“Only she who raised Christ can raise a Christian.” - Venerable Fulton Sheen
Reflection on Catholic Education
As a young undergrad studying to enter into the teaching profession, the term “educator” was proudly referenced to our future careers. The importance of the term always eluded me. Isn’t teaching about serving students, and not about the teacher at all? Why would instructing a child how to read a graph give me the right to project an inflated view of my career? In the public school setting, that is all education can be; instruction. Instruction to do various skills, such as solving an equation or recognizing a covalent bond from an ionic bond. To me, it felt like my professors were inflating the term, because their definition left out the most important part of the goal of life; to gain heaven. The pursuit of knowledge for the sake of knowledge felt futile. Saint John Paul II describes why I felt unsatisfied trying to teach without being able to point my students toward God, “It is Jesus whom you seek when you dream of happiness; He is waiting for you when nothing else satisfies you.” I wasn’t satisfied with merely teaching skills; I desire to be able to bring the joy and consultation of Jesus into the lives of my students. I am called to follow Mary, my mother, quietly bringing her children to her son, remaining hidden and humble.
It is Jesus who transforms instruction into education. In striving for academic excellence from myself and my students, our academic endeavors should be “all for the greater glory of God” as St. Ignatius of Loyola inspired his missionaries. As I teach students to sharpen their minds and to learn how scientific knowledge is built upon in our modern world, I am grateful I can also echo the words of St. Giuseppe Moscati, the first doctor to treat patients with insulin, “Only one science is unshakeable and unshaken, the one revealed by God, the science of the hereafter! In all your works, look to Heaven, to the eternity of life and of the soul, and orient yourself then much differently from the way that merely human considerations might suggest, and your activity will be inspired for the good.”

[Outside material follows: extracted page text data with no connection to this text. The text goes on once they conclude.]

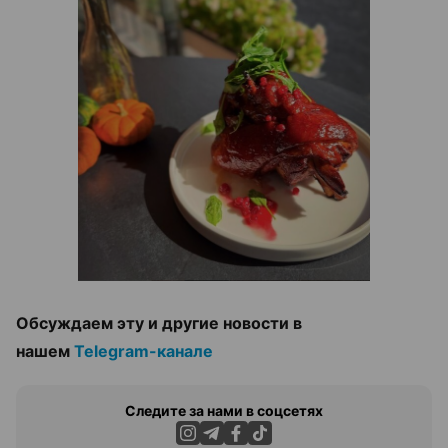
Обсуждаем эту и другие новости в
нашем
Telegram-канале
Следите за нами в соцсетях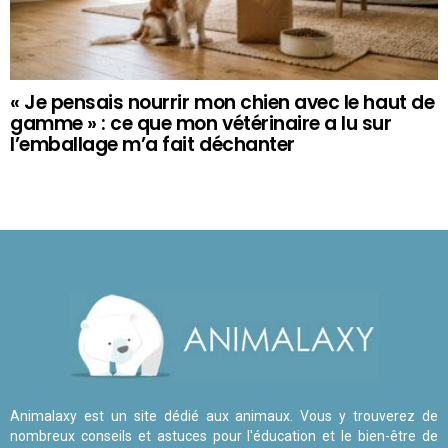
« Je pensais nourrir mon chien avec le haut de
gamme » : ce que mon vétérinaire a lu sur
l’emballage m’a fait déchanter
Animalaxy est un site dédié aux animaux. Vous y trouverez de
nombreux conseils et astuces pour l'éducation et le bien-être de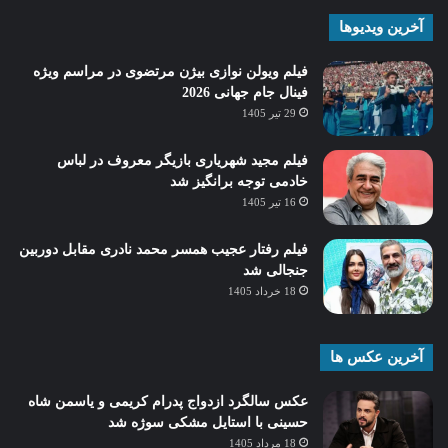
آخرین ویدیوها
فیلم ویولن نوازی بیژن مرتضوی در مراسم ویژه
فینال جام جهانی 2026
29 تیر 1405
فیلم مجید شهریاری بازیگر معروف در لباس
خادمی توجه برانگیز شد
16 تیر 1405
فیلم رفتار عجیب همسر محمد نادری مقابل دوربین
جنجالی شد
18 خرداد 1405
آخرین عکس ها
عکس سالگرد ازدواج پدرام کریمی و یاسمن شاه‌
حسینی با استایل مشکی سوژه شد
18 مرداد 1405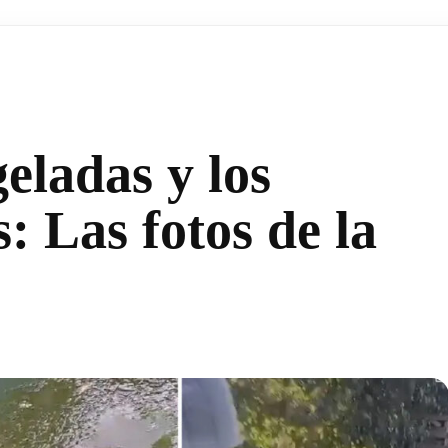
geladas y los
: Las fotos de la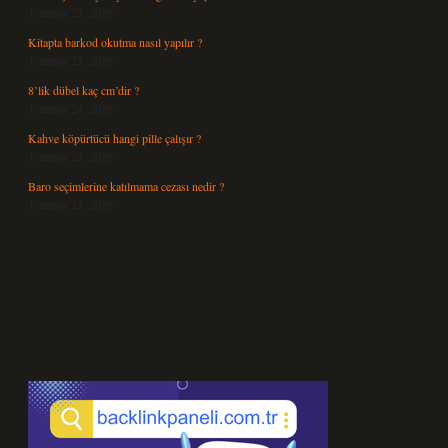
Temmuz 27, 2026
Kitapta barkod okutma nasıl yapılır ?
Temmuz 25, 2026
8’lik dübel kaç cm’dir ?
Temmuz 24, 2026
Kahve köpürtücü hangi pille çalışır ?
Temmuz 23, 2026
Baro seçimlerine katılmama cezası nedir ?
Temmuz 21, 2026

Mrs. Wicks attended the University of Vermont studying Secondary Education for Science. Her Catholic faith flourished in contrast to UVM’s abrasive secular culture as she found a small but devout community at the Catholic Center on campus. She volunteered teaching middle and high school religious education during college and years after. Upon graduating in 2014, Mrs. Wicks briefly taught science at the middle and high school level before staying home to raise her growing family. For the past three years, she has since returned to teaching at a Catholic school in Vermont as the sole middle school science teacher. She enjoys the unique teaching strategies specific to the developmental needs of middle school students, but also enjoys the more challenging subject matter and critical thinking that high school students can tackle. She is excited to be moving with her husband and three children to the beautiful state of New Hampshire to join Mount Royal’s vibrant Catholic community.